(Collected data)
● ● ● ●

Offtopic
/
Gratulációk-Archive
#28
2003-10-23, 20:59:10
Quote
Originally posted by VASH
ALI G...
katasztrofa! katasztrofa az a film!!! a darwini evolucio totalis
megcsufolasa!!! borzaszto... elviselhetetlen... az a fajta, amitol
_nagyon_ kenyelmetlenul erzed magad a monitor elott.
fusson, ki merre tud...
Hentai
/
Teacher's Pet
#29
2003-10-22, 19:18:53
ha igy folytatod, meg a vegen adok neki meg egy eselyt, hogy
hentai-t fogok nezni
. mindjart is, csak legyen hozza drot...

● ● ● ●

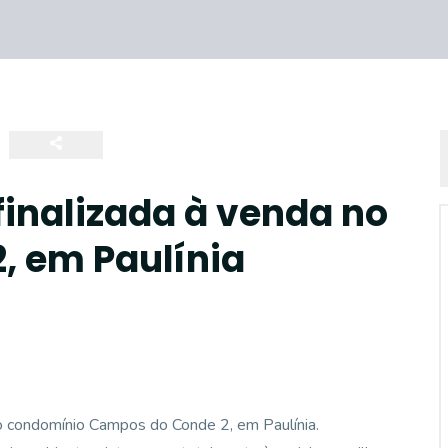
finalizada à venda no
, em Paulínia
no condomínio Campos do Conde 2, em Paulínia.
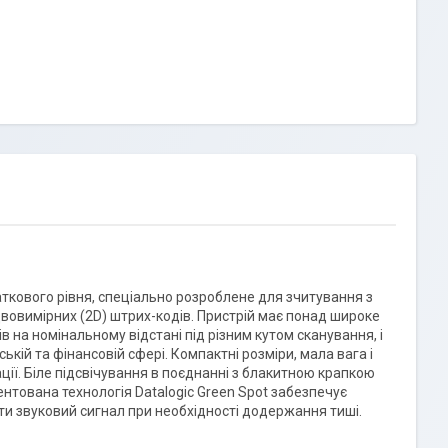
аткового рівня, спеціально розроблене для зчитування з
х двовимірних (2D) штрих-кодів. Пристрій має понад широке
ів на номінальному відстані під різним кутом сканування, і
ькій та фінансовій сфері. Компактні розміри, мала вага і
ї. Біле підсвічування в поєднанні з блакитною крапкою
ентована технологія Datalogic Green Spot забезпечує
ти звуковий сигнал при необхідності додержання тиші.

● ● ● ●

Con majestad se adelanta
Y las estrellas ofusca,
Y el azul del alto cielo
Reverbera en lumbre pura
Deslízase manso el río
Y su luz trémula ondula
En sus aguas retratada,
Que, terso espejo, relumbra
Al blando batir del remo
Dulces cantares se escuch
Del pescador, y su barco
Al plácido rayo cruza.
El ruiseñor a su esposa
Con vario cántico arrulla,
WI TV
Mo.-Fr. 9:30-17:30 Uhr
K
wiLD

● ● ● ●

EXERCISE AIM>
Within the entries above, give again exactly the lines starting at the one that contains "finalizada à venda no" and ending at the one that contains "ти звуковий сигнал", leaving out the pictures.

YOUR SOLUTION>
finalizada à venda no
, em Paulínia
no condomínio Campos do Conde 2, em Paulínia.
аткового рівня, спеціально розроблене для зчитування з
х двовимірних (2D) штрих-кодів. Пристрій має понад широке
ів на номінальному відстані під різним кутом сканування, і
ькій та фінансовій сфері. Компактні розміри, мала вага і
ї. Біле підсвічування в поєднанні з блакитною крапкою
ентована технологія Datalogic Green Spot забезпечує
ти звуковий сигнал при необхідності додержання тиші.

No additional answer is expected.